For the records below, copy exactly the span that begins at the line containing "Рекомендательные технологии Твигл" and stops after the line containing "guida voglio parlarti proprio di questo", minus any pictures.

[Extracted page text data]
■ ■ ■
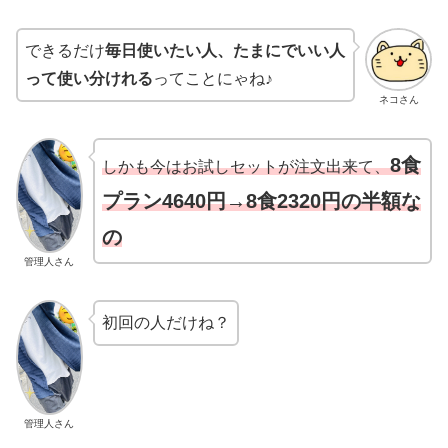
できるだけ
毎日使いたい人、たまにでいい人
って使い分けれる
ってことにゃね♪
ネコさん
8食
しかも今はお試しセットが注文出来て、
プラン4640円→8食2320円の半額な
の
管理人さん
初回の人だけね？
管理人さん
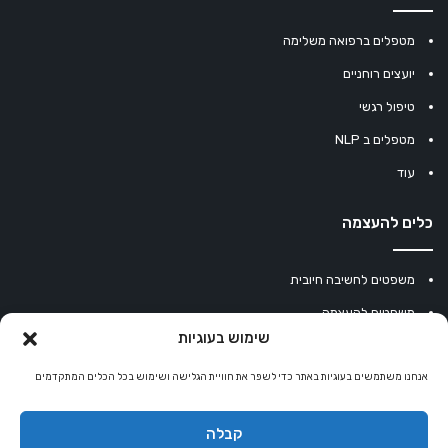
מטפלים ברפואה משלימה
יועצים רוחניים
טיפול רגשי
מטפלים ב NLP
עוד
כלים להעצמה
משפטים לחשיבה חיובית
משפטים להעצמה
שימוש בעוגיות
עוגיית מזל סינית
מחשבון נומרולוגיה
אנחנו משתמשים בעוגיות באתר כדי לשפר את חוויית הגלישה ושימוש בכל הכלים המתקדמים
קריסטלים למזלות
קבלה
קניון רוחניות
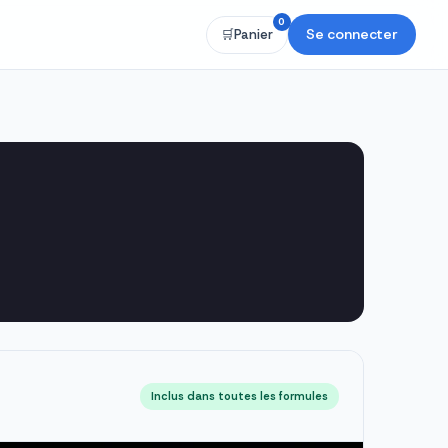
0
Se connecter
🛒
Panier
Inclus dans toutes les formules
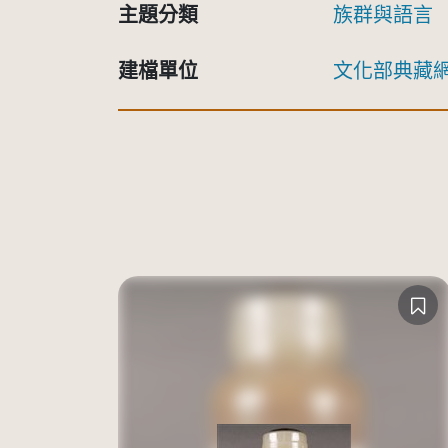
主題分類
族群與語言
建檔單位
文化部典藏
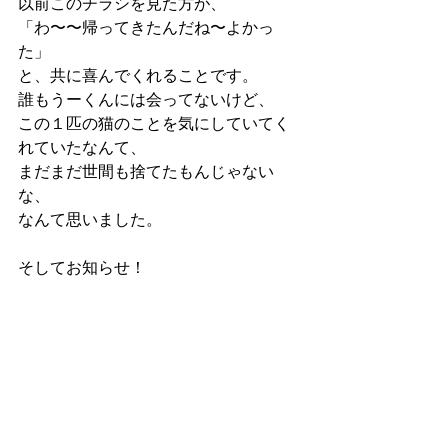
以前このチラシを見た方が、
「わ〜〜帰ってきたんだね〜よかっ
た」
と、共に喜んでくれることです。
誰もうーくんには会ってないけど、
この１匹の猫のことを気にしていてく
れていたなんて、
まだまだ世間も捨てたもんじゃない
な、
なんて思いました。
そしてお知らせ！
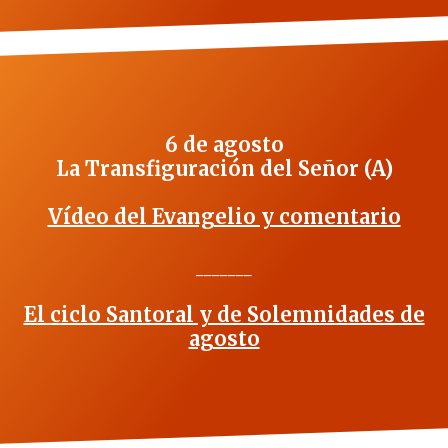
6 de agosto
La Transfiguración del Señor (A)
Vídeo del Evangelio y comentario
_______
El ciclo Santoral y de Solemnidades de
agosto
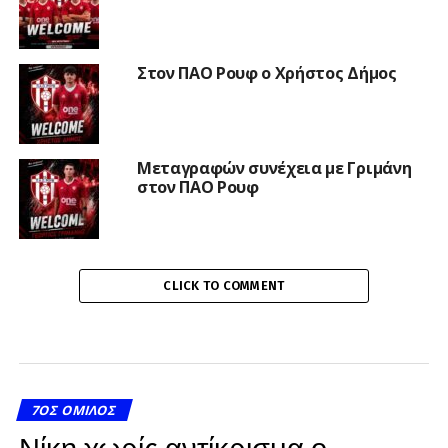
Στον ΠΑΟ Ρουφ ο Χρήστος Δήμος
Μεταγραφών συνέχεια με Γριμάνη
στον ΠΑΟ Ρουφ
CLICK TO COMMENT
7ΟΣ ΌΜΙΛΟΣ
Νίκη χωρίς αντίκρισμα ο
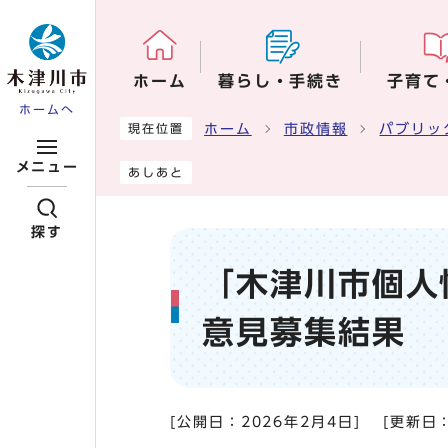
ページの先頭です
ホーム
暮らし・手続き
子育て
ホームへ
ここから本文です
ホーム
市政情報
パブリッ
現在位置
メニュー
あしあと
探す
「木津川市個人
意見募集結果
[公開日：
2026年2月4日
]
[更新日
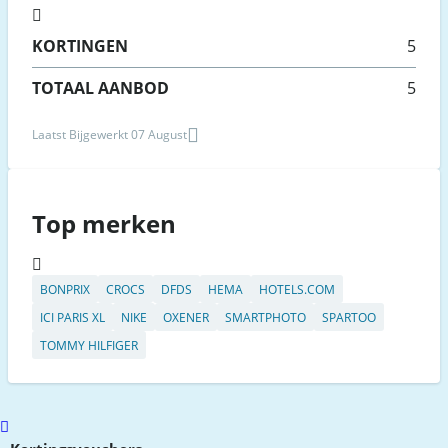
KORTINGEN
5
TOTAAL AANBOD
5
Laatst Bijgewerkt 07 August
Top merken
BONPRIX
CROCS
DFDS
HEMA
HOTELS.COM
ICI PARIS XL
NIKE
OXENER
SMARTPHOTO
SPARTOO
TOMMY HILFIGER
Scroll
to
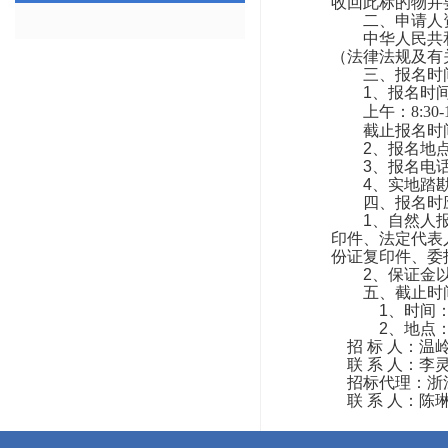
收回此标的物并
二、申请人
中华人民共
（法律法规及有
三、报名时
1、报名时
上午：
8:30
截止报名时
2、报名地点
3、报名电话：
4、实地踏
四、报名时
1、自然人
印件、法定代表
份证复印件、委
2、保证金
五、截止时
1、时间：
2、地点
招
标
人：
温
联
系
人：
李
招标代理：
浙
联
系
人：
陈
■ ■ ■
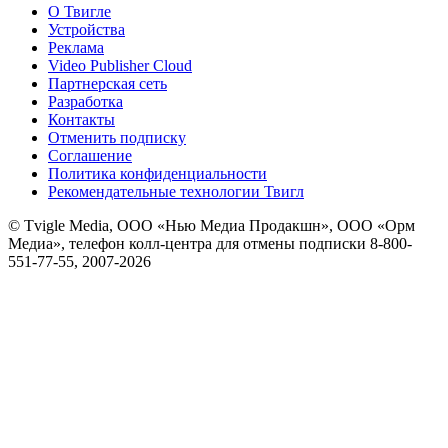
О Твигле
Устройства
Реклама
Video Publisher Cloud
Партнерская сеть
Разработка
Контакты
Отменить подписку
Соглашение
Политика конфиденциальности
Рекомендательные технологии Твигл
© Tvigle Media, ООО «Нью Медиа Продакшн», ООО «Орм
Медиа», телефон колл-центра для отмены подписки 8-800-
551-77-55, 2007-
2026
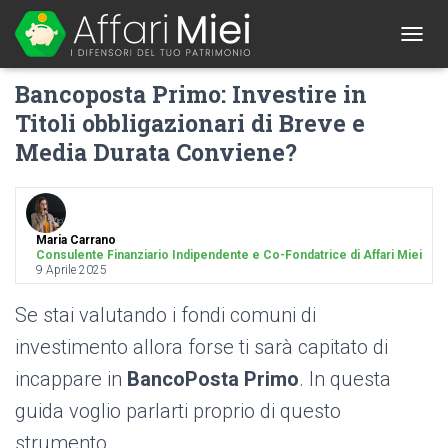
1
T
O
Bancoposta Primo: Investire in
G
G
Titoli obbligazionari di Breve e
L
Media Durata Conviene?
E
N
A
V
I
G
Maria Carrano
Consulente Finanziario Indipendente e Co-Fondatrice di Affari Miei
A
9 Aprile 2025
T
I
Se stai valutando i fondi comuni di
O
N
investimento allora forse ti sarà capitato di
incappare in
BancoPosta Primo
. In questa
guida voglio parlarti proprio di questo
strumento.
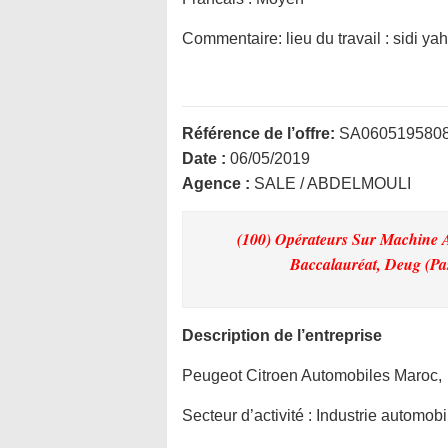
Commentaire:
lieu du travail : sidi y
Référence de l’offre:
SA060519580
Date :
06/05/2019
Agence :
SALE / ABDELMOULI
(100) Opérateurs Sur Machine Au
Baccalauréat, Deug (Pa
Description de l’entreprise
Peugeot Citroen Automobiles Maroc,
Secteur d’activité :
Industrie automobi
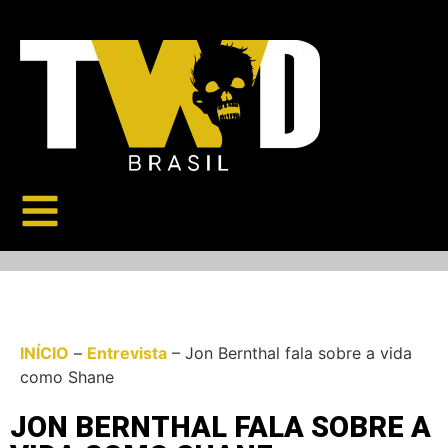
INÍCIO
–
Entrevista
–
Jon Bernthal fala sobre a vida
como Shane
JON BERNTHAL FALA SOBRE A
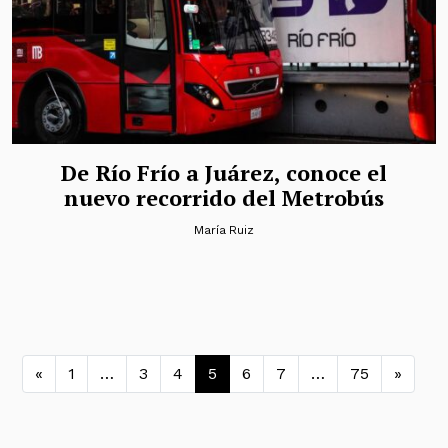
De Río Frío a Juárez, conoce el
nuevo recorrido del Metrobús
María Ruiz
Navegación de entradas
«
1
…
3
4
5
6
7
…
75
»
■ ■ ■
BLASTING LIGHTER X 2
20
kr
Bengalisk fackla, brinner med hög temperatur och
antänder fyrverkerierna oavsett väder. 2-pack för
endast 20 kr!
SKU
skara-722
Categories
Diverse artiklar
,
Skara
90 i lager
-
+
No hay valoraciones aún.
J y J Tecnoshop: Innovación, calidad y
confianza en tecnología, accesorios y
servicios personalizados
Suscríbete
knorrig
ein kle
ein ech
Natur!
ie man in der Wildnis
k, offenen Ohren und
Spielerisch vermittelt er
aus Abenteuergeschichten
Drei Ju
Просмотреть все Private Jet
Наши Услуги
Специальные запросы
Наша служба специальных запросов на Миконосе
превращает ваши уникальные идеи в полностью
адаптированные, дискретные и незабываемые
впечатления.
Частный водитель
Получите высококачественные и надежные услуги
■ ■ ■
■ Your solution
Рекомендательные технологии Твигл
© Tvigle Media, ООО «Нью Медиа Продакшн», ООО «Орм
Медиа», телефон колл-центра для отмены подписки 8-800-
551-77-55, 2007-
2026
1
T
O
Bancoposta Primo: Investire in
G
G
Titoli obbligazionari di Breve e
L
Media Durata Conviene?
E
N
A
V
I
G
Maria Carrano
Consulente Finanziario Indipendente e Co-Fondatrice di Affari Miei
A
9 Aprile 2025
T
I
Se stai valutando i fondi comuni di
O
N
investimento allora forse ti sarà capitato di
incappare in
BancoPosta Primo
. In questa
guida voglio parlarti proprio di questo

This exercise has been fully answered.